■ **Saved data entries**:
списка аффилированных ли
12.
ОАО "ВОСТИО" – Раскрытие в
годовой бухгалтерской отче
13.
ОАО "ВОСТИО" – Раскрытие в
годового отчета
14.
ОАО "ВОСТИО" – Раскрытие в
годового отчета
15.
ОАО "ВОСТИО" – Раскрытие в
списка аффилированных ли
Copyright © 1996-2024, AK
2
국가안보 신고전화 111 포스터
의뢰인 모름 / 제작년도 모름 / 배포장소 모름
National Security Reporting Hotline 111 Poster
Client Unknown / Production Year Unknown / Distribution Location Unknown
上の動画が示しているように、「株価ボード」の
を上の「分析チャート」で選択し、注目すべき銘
...
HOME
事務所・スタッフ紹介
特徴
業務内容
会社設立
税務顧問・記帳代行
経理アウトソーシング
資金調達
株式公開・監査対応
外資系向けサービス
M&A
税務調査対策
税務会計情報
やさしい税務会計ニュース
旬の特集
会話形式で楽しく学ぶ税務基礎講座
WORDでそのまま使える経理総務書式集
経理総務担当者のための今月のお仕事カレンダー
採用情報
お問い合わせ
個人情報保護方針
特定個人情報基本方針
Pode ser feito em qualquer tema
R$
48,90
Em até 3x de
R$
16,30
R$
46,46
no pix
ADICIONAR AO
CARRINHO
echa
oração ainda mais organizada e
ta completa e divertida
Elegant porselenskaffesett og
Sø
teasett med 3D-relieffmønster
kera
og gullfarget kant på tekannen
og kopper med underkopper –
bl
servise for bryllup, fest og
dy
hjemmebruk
* * *
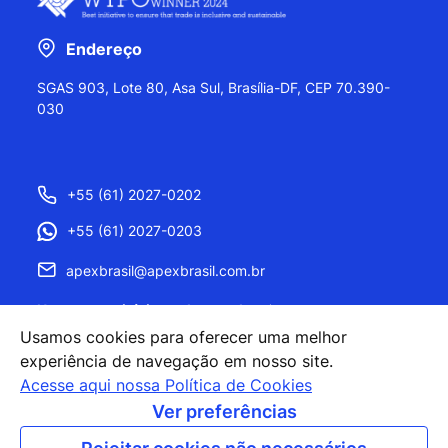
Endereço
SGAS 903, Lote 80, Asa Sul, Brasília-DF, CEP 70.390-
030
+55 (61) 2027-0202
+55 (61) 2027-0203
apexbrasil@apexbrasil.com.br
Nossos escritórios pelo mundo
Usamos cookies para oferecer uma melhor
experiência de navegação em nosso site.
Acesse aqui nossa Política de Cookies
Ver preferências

■ **BRIEF**: An exact copy of the lines above, from the one containing "의뢰인 모름 / 제작년도 모름 / 배포장소 모름" through the one containing "を上の「分析チャート」で選択し、注目すべき銘", is the whole of the answer.

■ **ANSWER BELOW**:
의뢰인 모름 / 제작년도 모름 / 배포장소 모름
National Security Reporting Hotline 111 Poster
Client Unknown / Production Year Unknown / Distribution Location Unknown
上の動画が示しているように、「株価ボード」の
を上の「分析チャート」で選択し、注目すべき銘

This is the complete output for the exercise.